Christina Jelski
When I met Trina White, general manager of the Parkside Hotel & Spa in Victoria, British Columbia, at the Beyond Green Global Leadership Summit in early March, it quickly became clear she wasn't like the other hoteliers in attendance.
It wasn't her passion for sustainability that made her stand out. That was table stakes among the Beyond Green member hotels gathered for this event.
What distinguished White was the context in which she operates. While many attendees represented more remote, ultraluxe resorts, some charging four-figure rates, the Parkside is an urban hotel playing at a far more accessible price point. (A recent search for a weekend stay in June, for example, surfaced entry-level pricing of around $400 per night.)
Yet despite these differences, the Parkside's innovations had some luxury resort operators taking notes.
"The whole goal of the Parkside is to showcase how you can be sustainable and even move toward being regenerative in a city center, mass hotel," said White. "It can be done."

Trina White
Known affectionately as "Green Girl" by local industry peers, White studied sciences in college with plans to go into reforestation. She pivoted in 1998, however, after a stint as an Outward Bound tour guide sparked an interest in ecotourism.

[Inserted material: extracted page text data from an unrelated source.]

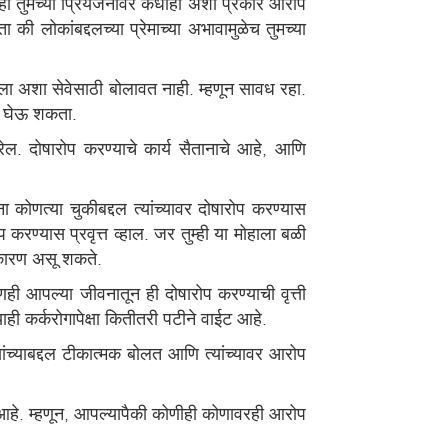
म्ही तुमच्या प्रियजनांवर कधीही अशा प्रकारे आरोप
की लोकांबद्दलच्या प्रेमाच्या अभावामुळेच तुमच्या
काला अशा सेवेसाठी बोलावत नाही. म्हणून सावध रहा.
ून घेऊ शकता.
रेल. दोषारोप करण्याचे कार्य सैतानाचे आहे, आणि
कोणत्या चुकीबद्दल त्यांच्यावर दोषारोप करण्यास
 करण्यास प्रवृत्त व्हाल. जर तुम्ही या मोहाला बळी
 कारण असू शकते.
पणही आपल्या जीवनातून ही दोषारोप करण्याची वृत्ती
ाही कर्करोगापेक्षा कितीतरी पटीने वाईट आहे.
ांच्याबद्दल टीकात्मक बोलत आणि त्यांच्यावर आरोप
र आहे. म्हणून, आपल्यापैकी कोणीही कोणावरही आरोप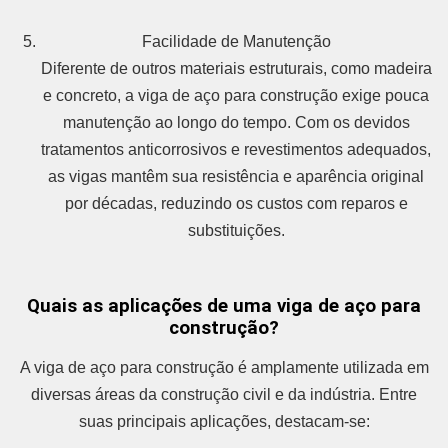
Facilidade de Manutenção
Diferente de outros materiais estruturais, como madeira
e concreto, a viga de aço para construção exige pouca
manutenção ao longo do tempo. Com os devidos
tratamentos anticorrosivos e revestimentos adequados,
as vigas mantêm sua resistência e aparência original
por décadas, reduzindo os custos com reparos e
substituições.
Quais as aplicações de uma viga de aço para
construção?
A viga de aço para construção é amplamente utilizada em
diversas áreas da construção civil e da indústria. Entre
suas principais aplicações, destacam-se: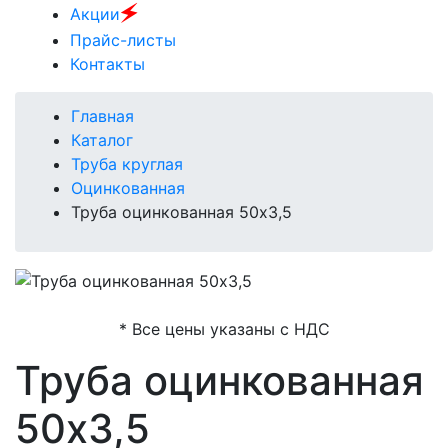
🗲
Акции
Прайс-листы
Контакты
Главная
Каталог
Труба круглая
Оцинкованная
Труба оцинкованная 50х3,5
* Все цены указаны с НДС
Труба оцинкованная
50х3,5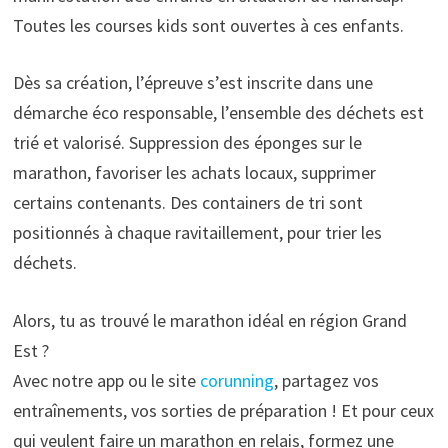
Toutes les courses kids sont ouvertes à ces enfants.
Dès sa création, l’épreuve s’est inscrite dans une
démarche éco responsable, l’ensemble des déchets est
trié et valorisé. Suppression des éponges sur le
marathon, favoriser les achats locaux, supprimer
certains contenants. Des containers de tri sont
positionnés à chaque ravitaillement, pour trier les
déchets.
Alors, tu as trouvé le marathon idéal en région Grand
Est ?
Avec notre app ou le site
corunning
, partagez vos
entraînements, vos sorties de préparation ! Et pour ceux
qui veulent faire un marathon en relais, formez une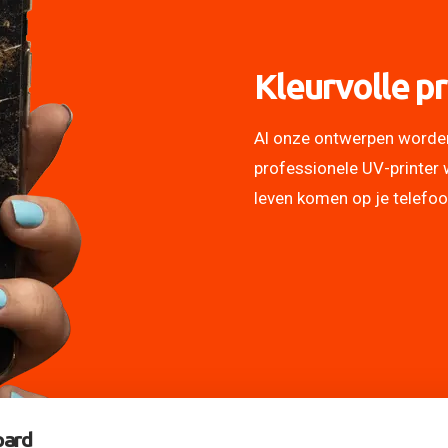
Kleurvolle pr
Al onze ontwerpen worde
professionele UV-printer 
leven komen op je telefo
pard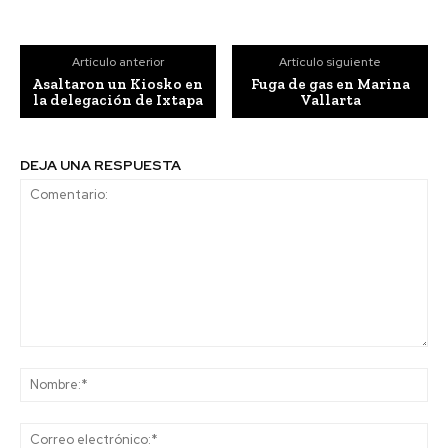
Artículo anterior
Artículo siguiente
Asaltaron un Kiosko en
Fuga de gas en Marina
la delegación de Ixtapa
Vallarta
DEJA UNA RESPUESTA
Comentario:
No
Co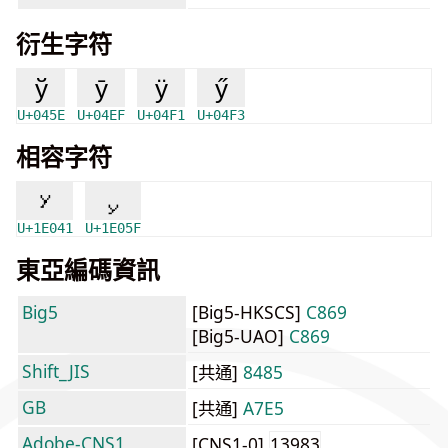
衍生字符
ў
ӯ
ӱ
ӳ
U+045E
U+04EF
U+04F1
U+04F3
相容字符
𞁁
𞁟
U+1E041
U+1E05F
東亞編碼資訊
Big5
[Big5-HKSCS]
C869
[Big5-UAO]
C869
Shift_JIS
[共通]
8485
GB
[共通]
A7E5
Adobe-CNS1
[CNS1-0]
13983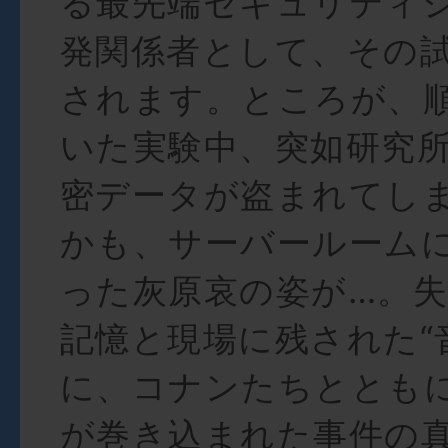
る最先端セキュリティ
発関係者として、その
されます。ところが、
いた実験中、突如研究
密データが盗まれてし
かも、サーバールーム
った灰原哀の姿が…。
記憶と現場に残された“
に、コナンたちととも
が巻き込まれた事件の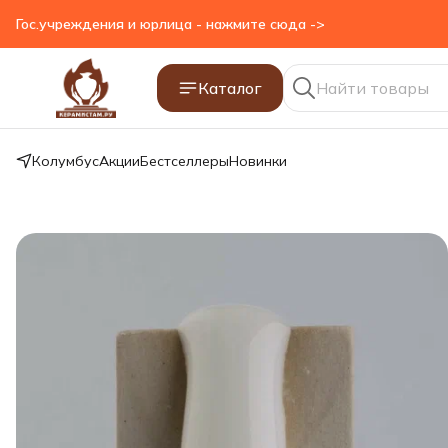
Гос.учреждения и юрлица - нажмите сюда ->
Гос.учреждения и юрлица - нажмите сюда ->
Каталог
Колумбус
Акции
Бестселлеры
Новинки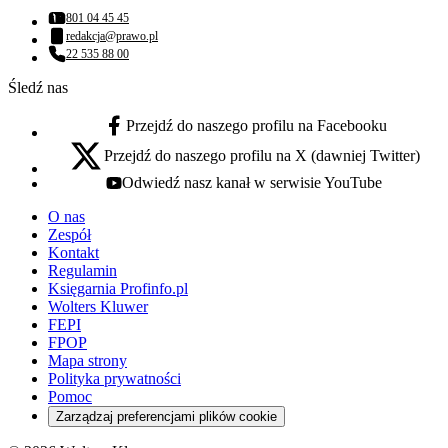
801 04 45 45
Numer telefonu:
redakcja@prawo.pl
Adres email:
22 535 88 00
Numer telefonu:
Śledź nas
Przejdź do naszego profilu na Facebooku
facebook - otwiera się w nowej karcie
Przejdź do naszego profilu na X (dawniej Twitter)
x - otwiera się w nowej karcie
Odwiedź nasz kanał w serwisie YouTube
youtube - otwiera się w nowej karcie
O nas
Zespół
Kontakt
Regulamin
Księgarnia Profinfo.pl
Wolters Kluwer
FEPI
FPOP
Mapa strony
Polityka prywatności
Pomoc
Zarządzaj preferencjami plików cookie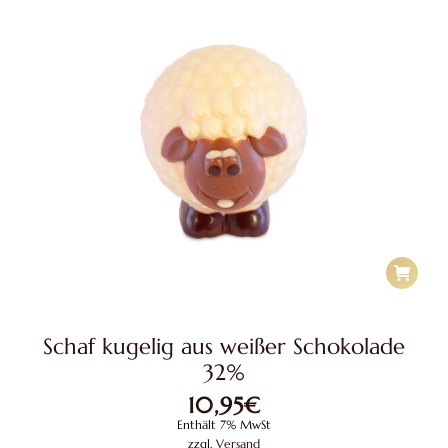
Schaf kugelig aus weißer Schokolade
32%
10,95
€
Enthält 7% MwSt
zzgl.
Versand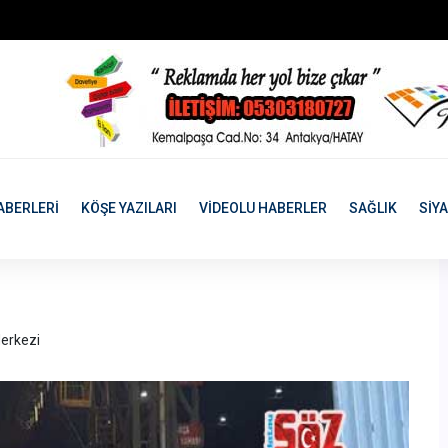
ABERLERİ
KÖŞE YAZILARI
VİDEOLU HABERLER
SAĞLIK
SİY
erkezi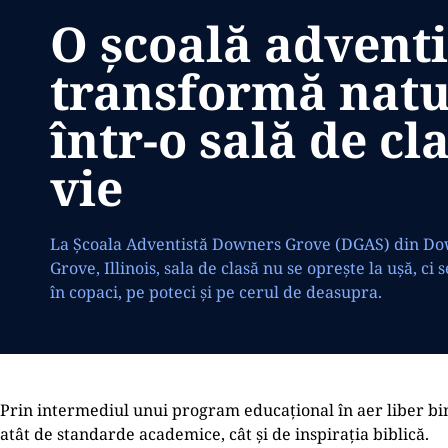
O școală adventi
transformă nat
într-o sală de cl
vie
La Școala Adventistă Downers Grove (DGAS) din D
Grove, Illinois, sala de clasă nu se oprește la ușă, ci 
în copaci, pe poteci și pe cerul de deasupra.
Prin intermediul unui program educațional în aer liber bin
atât de standarde academice, cât și de inspirația biblică.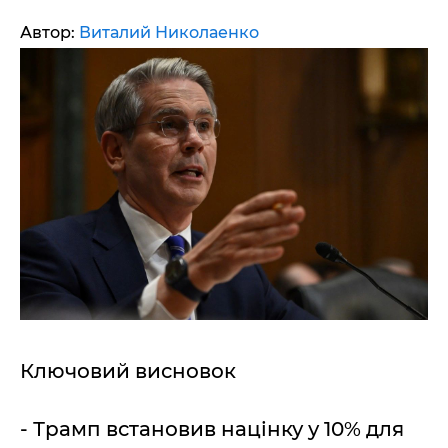
Автор:
Виталий Николаенко
Ключовий висновок
- Трамп встановив націнку у 10% для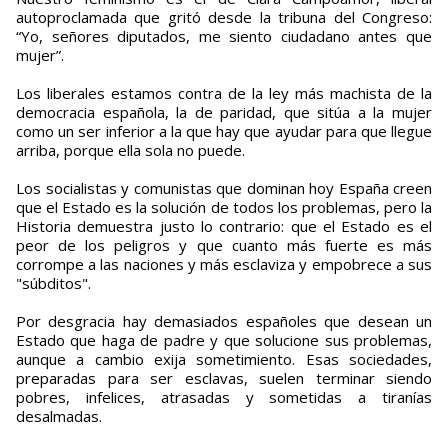
autoproclamada que gritó desde la tribuna del Congreso:
“Yo, señores diputados, me siento ciudadano antes que
mujer”.
Los liberales estamos contra de la ley más machista de la
democracia española, la de paridad, que sitúa a la mujer
como un ser inferior a la que hay que ayudar para que llegue
arriba, porque ella sola no puede.
Los socialistas y comunistas que dominan hoy España creen
que el Estado es la solución de todos los problemas, pero la
Historia demuestra justo lo contrario: que el Estado es el
peor de los peligros y que cuanto más fuerte es más
corrompe a las naciones y más esclaviza y empobrece a sus
"súbditos".
Por desgracia hay demasiados españoles que desean un
Estado que haga de padre y que solucione sus problemas,
aunque a cambio exija sometimiento. Esas sociedades,
preparadas para ser esclavas, suelen terminar siendo
pobres, infelices, atrasadas y sometidas a tiranías
desalmadas.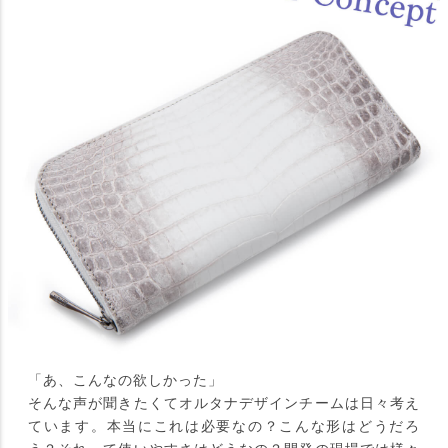
「あ、こんなの欲しかった」
そんな声が聞きたくてオルタナデザインチームは日々考え
ています。本当にこれは必要なの？こんな形はどうだろ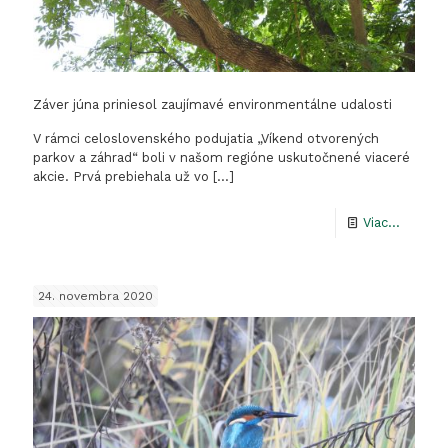
Záver júna priniesol zaujímavé environmentálne udalosti
V rámci celoslovenského podujatia „Víkend otvorených
parkov a záhrad“ boli v našom regióne uskutočnené viaceré
akcie. Prvá prebiehala už vo
[…]
-
Viac...
Záver
júna
24. novembra 2020
prinieso
zaujíma
enviro
udalost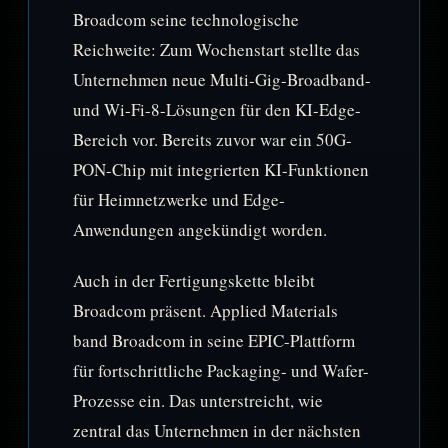
Broadcom seine technologische
Reichweite: Zum Wochenstart stellte das
Unternehmen neue Multi-Gig-Broadband-
und Wi‑Fi-8-Lösungen für den KI-Edge-
Bereich vor. Bereits zuvor war ein 50G-
PON-Chip mit integrierten KI-Funktionen
für Heimnetzwerke und Edge-
Anwendungen angekündigt worden.
Auch in der Fertigungskette bleibt
Broadcom präsent. Applied Materials
band Broadcom in seine EPIC-Plattform
für fortschrittliche Packaging- und Wafer-
Prozesse ein. Das unterstreicht, wie
zentral das Unternehmen in der nächsten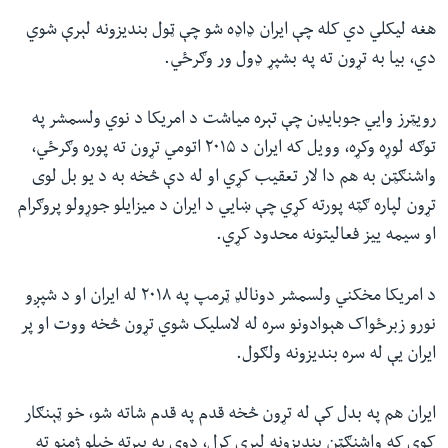
هغه لیکلي دي کله چې ایران ډاډه شو چې ټول بندیزونه لېرې شوي
دي،‌ بیا به تړون ته په بشپړ ډول ور وګرځي.
رویټرز وايي‌ جوبایډن چې تېره میاشت د امریکا د نوي ولسمشر په
توګه لوړه وکړه، وویل که ایران د ۲۰۱۵ اتومي ‌تړون ته پوره وګرځي،
واشنګټن به هم دا لار تعقیب کړي او له دې څخه به د یو بل لوی
تړون لپاره ګټه پورته کړي چې ښايي د ایران د میزایلو جوړولو پروګرام
او سیمه ییز فعالیتونه محدود کړي.
د امریکا مخکني ولسمشر دونالډ ټرمپ په ۲۰۱۸ له ایران او د شپږو
نورو زبرځواک هېوادونو سره له لاسلیک شوي‌ تړون څخه ووت او پر
ایران یې له سره بندیزونه ولګول.
ایران هم په بدل کې له تړون څخه قدم په قدم شاته شو، خو ټېنګار
کوي که واشنګټن بندیزونه لېرې کړل، دوی به بېرته خپلو ژمنو ته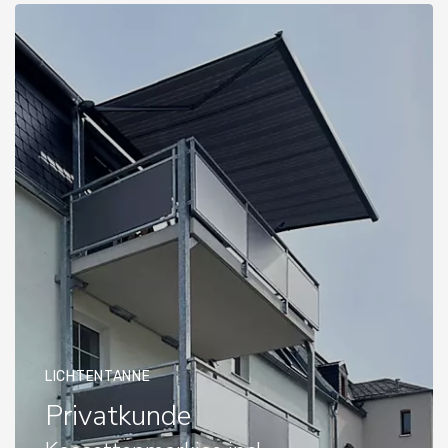
LICHTENTANNE
Privatkunde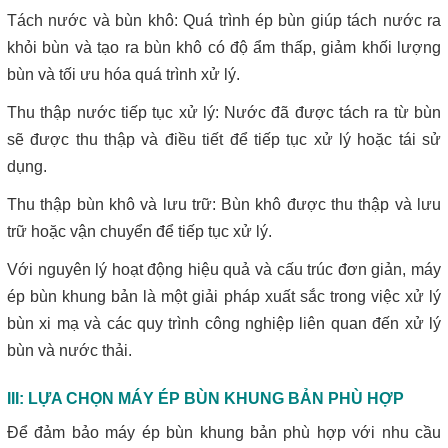
Tách nước và bùn khô: Quá trình ép bùn giúp tách nước ra
khỏi bùn và tạo ra bùn khô có độ ẩm thấp, giảm khối lượng
bùn và tối ưu hóa quá trình xử lý.
Thu thập nước tiếp tục xử lý: Nước đã được tách ra từ bùn
sẽ được thu thập và điều tiết để tiếp tục xử lý hoặc tái sử
dụng.
Thu thập bùn khô và lưu trữ: Bùn khô được thu thập và lưu
trữ hoặc vận chuyển để tiếp tục xử lý.
Với nguyên lý hoạt động hiệu quả và cấu trúc đơn giản, máy
ép bùn khung bản là một giải pháp xuất sắc trong việc xử lý
bùn xi mạ và các quy trình công nghiệp liên quan đến xử lý
bùn và nước thải.
III: LỰA CHỌN MÁY ÉP BÙN KHUNG BẢN PHÙ HỢP
Để đảm bảo máy ép bùn khung bản phù hợp với nhu cầu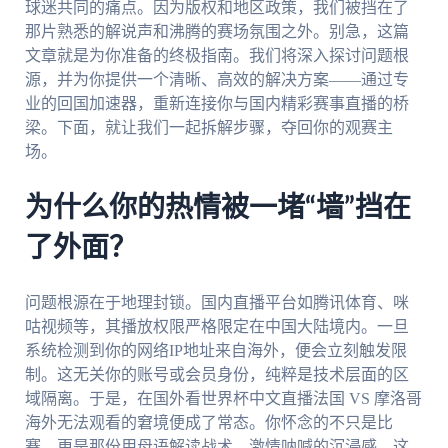
球迷共同的痛点。因为版权和地区政策，我们被挡在了
那片熟悉的解说声和沸腾的赛场氛围之外。别急，这篇
文章就是为你准备的终极指南。我们将深入探讨问题根
源，并为你提供一个清晰、高效的解决方案——通过专
业的回国加速器，重新连接你与国内精彩赛事直播的桥
梁。下面，就让我们一起拆解步骤，夺回你的观赛主
场。
为什么你的热情被一堵“墙”挡在
了外面？
问题根源在于地理封锁。国内直播平台如腾讯体育、咪
咕视频等，其播放权限严格限定在中国大陆境内。一旦
系统检测到你的网络IP地址来自海外，便会立刻触发限
制。这无关你的账号或会员身份，纯粹是技术层面的区
域隔离。于是，在国外看世界杯中文直播法国 VS 摩洛哥
海外无法观看的窘境便成了常态。你怀念的不只是比
赛，更是那份用母语解读战术、激情呐喊的沉浸感。这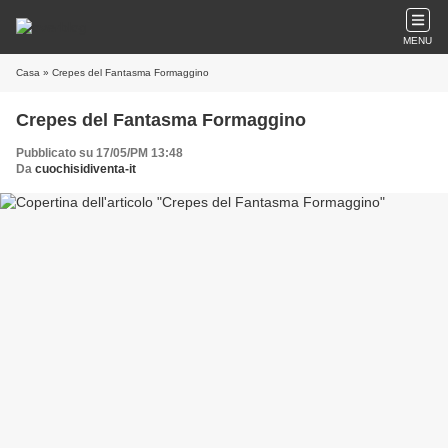
MENU
Casa
» Crepes del Fantasma Formaggino
Crepes del Fantasma Formaggino
Pubblicato su 17/05/PM 13:48
Da
cuochisidiventa-it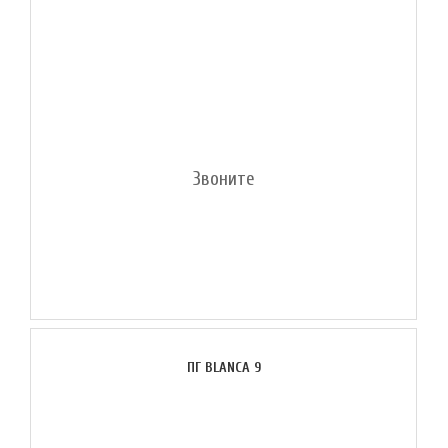
Звоните
ПГ BLANCA 9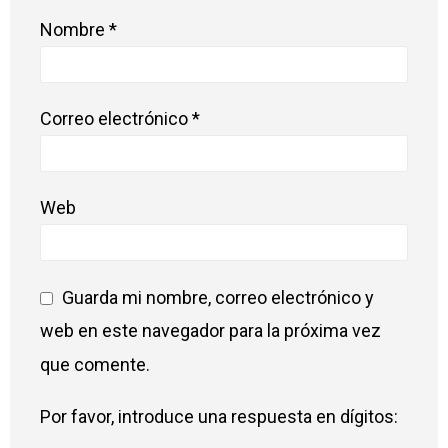
Nombre
*
Correo electrónico
*
Web
Guarda mi nombre, correo electrónico y
web en este navegador para la próxima vez
que comente.
Por favor, introduce una respuesta en dígitos: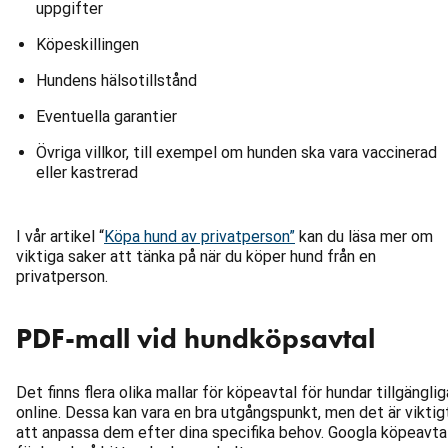
uppgifter
Köpeskillingen
Hundens hälsotillstånd
Eventuella garantier
Övriga villkor, till exempel om hunden ska vara vaccinerad
eller kastrerad
I vår artikel “
Köpa hund av privatperson”
kan du läsa mer om
viktiga saker att tänka på när du köper hund från en
privatperson.
PDF-mall vid hundköpsavtal
Det finns flera olika mallar för köpeavtal för hundar tillgänglig
online. Dessa kan vara en bra utgångspunkt, men det är viktig
att anpassa dem efter dina specifika behov. Googla köpeavta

She eventually earned a master's degree in sustainable tourism management, and when the Parkside opened in 2009 as the first LEED Platinum building in Canada, White had found her perfect match.
Among the hotel's more innovative elements is its climate control system. The Parkside uses koi ponds as part of what White described as "a continuous water loop."
"We don't have any air conditioning, and so we are cooled by a water loop that runs through the hotel," White said. The cold pond water circulates through the building's walls, absorbing heat before returning to the ponds for cooling.
"And when it gets added back into the ponds, it's this burst of warmth for the fish -- they love it," said White.
Another ingenuity is the hotel's use of a HeatSavr Liquid Pool Cover for its 82-foot lap pool. This liquid cover forms an invisible molecular layer on the surface, helping to combat evaporation and maintain temperature without additional energy use.
"When you swim, the molecules separate, and then they come back together again, so it creates this sort of unseen film across the top of the pool," said White, adding that this solution doesn't impact the guest experience.
These days, however, White and her team are developing the hotel's most revolutionary concept yet: dynamic pricing tied to carbon footprint. White said the system would display each room option's carbon intensity alongside its price, enabling guests to make more environmentally informed booking decisions.
The concept would take a variety of factors into consideration, including natural gas usage, electricity consumption and staff commuting patterns. Notably, White pointed out that a hotel actually operates most efficiently at full occupancy, due to economies of scale.
This means a Friday-night stay during high-demand periods might actually have a lower carbon footprint than a Monday night when the hotel is less full but still maintaining operations throughout the building.
The system would also offer guests transparent information at the booking stage. For example, a standard rate with daily housekeeping might have a higher carbon footprint than a "green rate" that skips housekeeping, which would be reflected in both price and environmental-impact data.
"There's this perception that very sustainable properties are those smaller, boutique properties that are more exclusive in their rates," she said. "But to really make a change and reduce our greenhouse gas emissions as an industry, it's about focusing on larger tourism [operators] like large hotels and how can they reduce their footprint."